February 6, 2019 at 1:45 pm

Bulldozers demolish two buildings belongs to Palestinians under the observation of Israeli forces in the West Bank on 29 January 2018 [Mamoun Wazwaz/Anadolu Agency]

Israel’s High Court of Justice could be liable for war crimes for the “forcible transfer” of Palestinians in the occupied West Bank.

Israeli human rights organisation B’Tselem yesterday issued a new report in which it claimed that Israel’s Civil Administration – which administers Area C of the occupied West Bank – and the country’s High Court of Justice could be liable for war crimes.
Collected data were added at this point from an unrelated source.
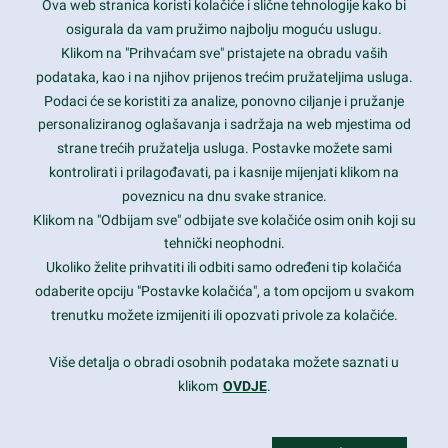
Ova web stranica koristi kolačiće i slične tehnologije kako bi
Latest trends and much more...
osigurala da vam pružimo najbolju moguću uslugu.
Klikom na "Prihvaćam sve" pristajete na obradu vaših
podataka, kao i na njihov prijenos trećim pružateljima usluga.
Contact Info
Podaci će se koristiti za analize, ponovno ciljanje i pružanje
personaliziranog oglašavanja i sadržaja na web mjestima od
strane trećih pružatelja usluga. Postavke možete sami
1600 Amphitheatre Parkway, Mountain View, CA 94043
kontrolirati i prilagođavati, pa i kasnije mijenjati klikom na
poveznicu na dnu svake stranice.
+1 650-253-0000
prothemes.net@gmail.com
Klikom na "Odbijam sve" odbijate sve kolačiće osim onih koji su
tehnički neophodni.
Daily: 9:00 am - 6:00 pm
Ukoliko želite prihvatiti ili odbiti samo određeni tip kolačića
Sunday: Closed
odaberite opciju "Postavke kolačića", a tom opcijom u svakom
trenutku možete izmijeniti ili opozvati privole za kolačiće.
Copyright 2017
FRESHFACE
© All Rights Reserved
Više detalja o obradi osobnih podataka možete saznati u
klikom
OVDJE
.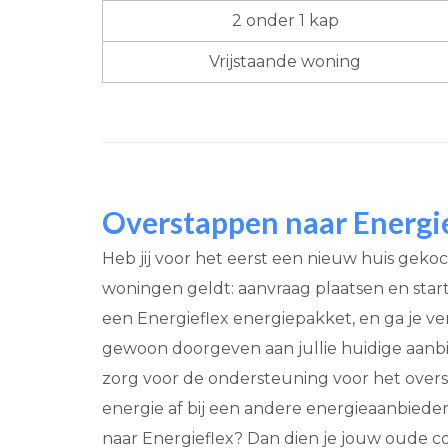
2 onder 1 kap
Vrijstaande woning
Overstappen naar Energi
Heb jij voor het eerst een nieuw huis gek
woningen geldt: aanvraag plaatsen en start
een Energieflex energiepakket, en ga je ve
gewoon doorgeven aan jullie huidige aanb
zorg voor de ondersteuning voor het overs
energie af bij een andere energieaanbieder
naar Energieflex? Dan dien je jouw oude c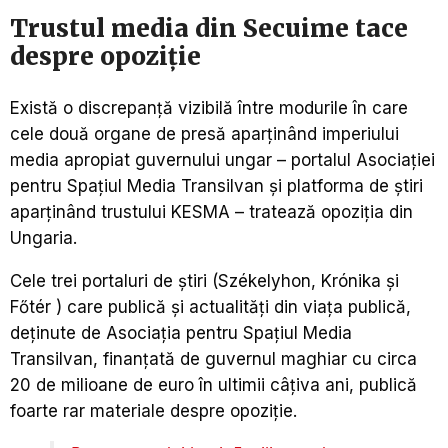
Trustul media din Secuime tace
despre opoziție
Există o discrepanță vizibilă între modurile în care
cele două organe de presă aparținând imperiului
media apropiat guvernului ungar – portalul Asociației
pentru Spațiul Media Transilvan și platforma de știri
aparținând trustului KESMA – tratează opoziția din
Ungaria.
Cele trei portaluri de știri (Székelyhon, Krónika și
Főtér ) care publică și actualități din viața publică,
deținute de Asociația pentru Spațiul Media
Transilvan, finanțată de guvernul maghiar cu circa
20 de milioane de euro în ultimii câțiva ani, publică
foarte rar materiale despre opoziție.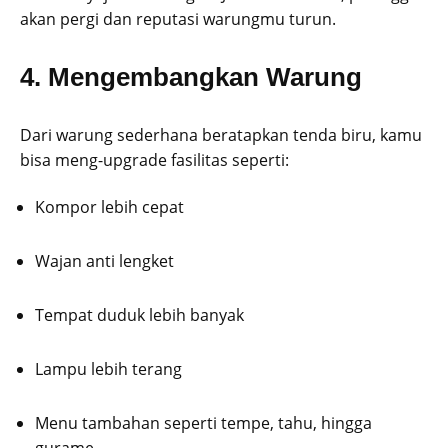
akan pergi dan reputasi warungmu turun.
4. Mengembangkan Warung
Dari warung sederhana beratapkan tenda biru, kamu
bisa meng-upgrade fasilitas seperti:
Kompor lebih cepat
Wajan anti lengket
Tempat duduk lebih banyak
Lampu lebih terang
Menu tambahan seperti tempe, tahu, hingga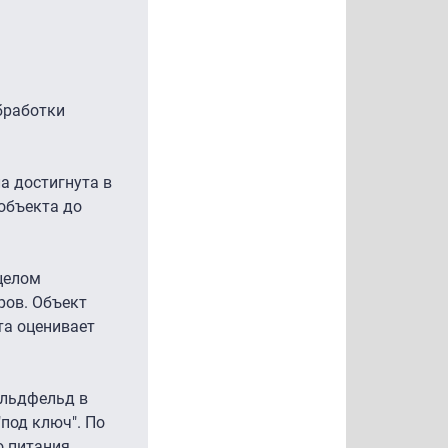
бработки
а достигнута в
 объекта до
 целом
ров. Объект
та оценивает
ольдфельд в
"под ключ". По
о питания,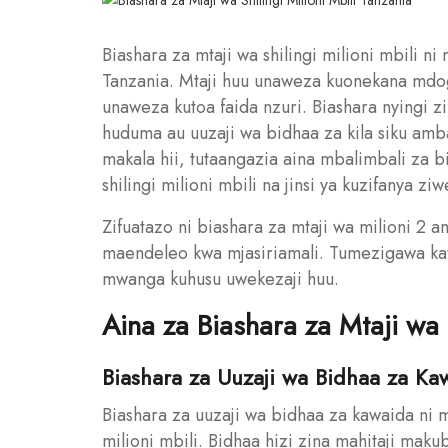
Biashara za mtaji wa shilingi milioni mbili ni 
Tanzania. Mtaji huu unaweza kuonekana mdogo
unaweza kutoa faida nzuri. Biashara nyingi zi
huduma au uuzaji wa bidhaa za kila siku amb
makala hii, tutaangazia aina mbalimbali za
shilingi milioni mbili na jinsi ya kuzifanya ziw
Zifuatazo ni biashara za mtaji wa milioni 2
maendeleo kwa mjasiriamali. Tumezigawa kati
mwanga kuhusu uwekezaji huu.
Aina za Biashara za Mtaji wa
Biashara za Uuzaji wa Bidhaa za Ka
Biashara za uuzaji wa bidhaa za kawaida ni 
milioni mbili. Bidhaa hizi zina mahitaji mak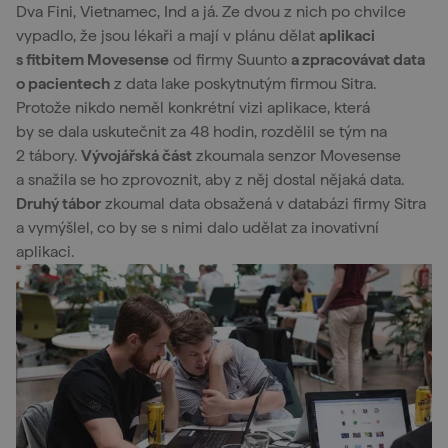
Dva Fini, Vietnamec, Ind a já. Ze dvou z nich po chvilce
vypadlo, že jsou lékaři a mají v plánu dělat
aplikaci
s fitbitem Movesense
od firmy Suunto
a zpracovávat data
o pacientech
z data lake poskytnutým firmou Sitra.
Protože nikdo neměl konkrétní vizi aplikace, která
by se dala uskutečnit za 48 hodin, rozdělil se tým na
2 tábory.
Vývojářská část
zkoumala senzor Movesense
a snažila se ho zprovoznit, aby z něj dostal nějaká data.
Druhý tábor
zkoumal data obsažená v databázi firmy Sitra
a vymýšlel, co by se s nimi dalo udělat za inovativní
aplikaci.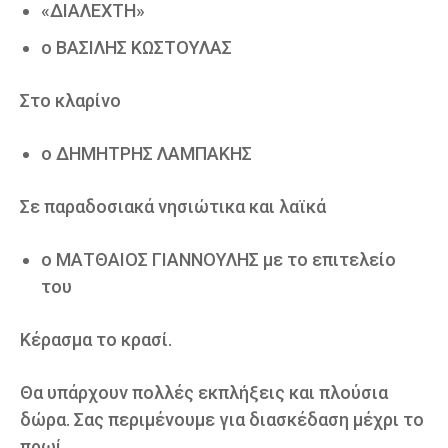
«ΔΙΑΛΕΧΤΗ»
ο ΒΑΣΙΛΗΣ ΚΩΣΤΟΥΛΑΣ
Στο κλαρίνο
ο ΔΗΜΗΤΡΗΣ ΛΑΜΠΑΚΗΣ
Σε παραδοσιακά νησιώτικα και λαϊκά
ο ΜΑΤΘΑΙΟΣ ΓΙΑΝΝΟΥΛΗΣ με το επιτελείο
του
Κέρασμα το κρασί.
Θα υπάρχουν πολλές εκπλήξεις και πλούσια
δώρα. Σας περιμένουμε για διασκέδαση μέχρι το
πρωί.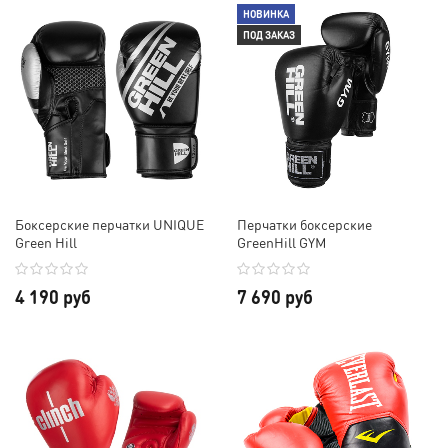
НОВИНКА
ПОД ЗАКАЗ
Боксерские перчатки UNIQUE
Перчатки боксерские
Green Hill
GreenHill GYM
4 190 руб
7 690 руб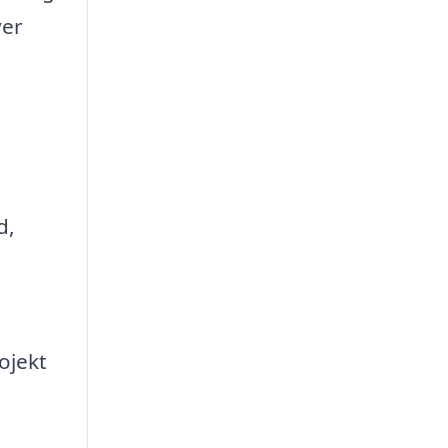
ver
d,
ojekt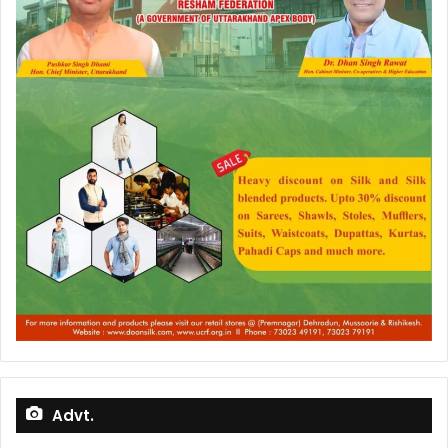
Advt.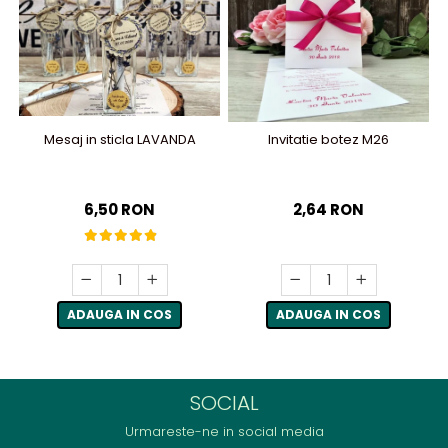
Mesaj in sticla LAVANDA
Invitatie botez M26
6,50 RON
2,64 RON
ADAUGA IN COS
ADAUGA IN COS
SOCIAL
Urmareste-ne in social media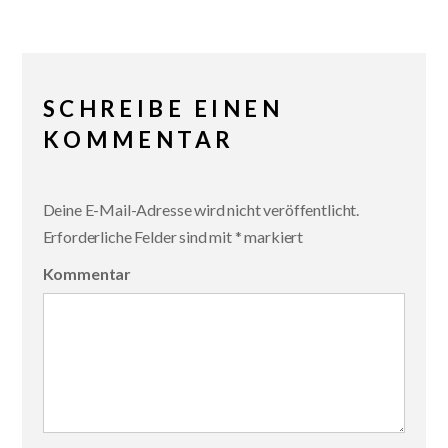
SCHREIBE EINEN
KOMMENTAR
Deine E-Mail-Adresse wird nicht veröffentlicht.
Erforderliche Felder sind mit
*
markiert
Kommentar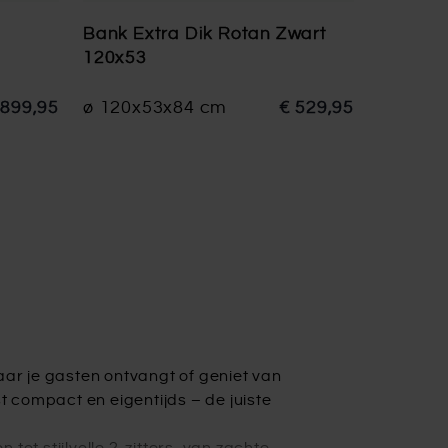
Bank Extra Dik Rotan Zwart
120x53
.899,95
ø 120x53x84 cm
€ 529,95
aar je gasten ontvangt of geniet van
ist compact en eigentijds – de juiste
The report looked at steps Israel has taken, at both the planning and judicial levels, with regard to Palestinian property rights. This includes reclassifying territory in the occupied West Bank as Israeli state land, which B’Tselem said is often done without due process and without allowing Palestinians to file legal objections, the Jerusalem Post reported.

B’Tselem states that Israel’s planning policy in the occupied West Bank is deliberately designed to expropriate Palestinian property, saying: “The planning apparatus Israel has instituted in the West Bank serves its policy of promoting and expanding Israeli takeover of land across the West Bank.”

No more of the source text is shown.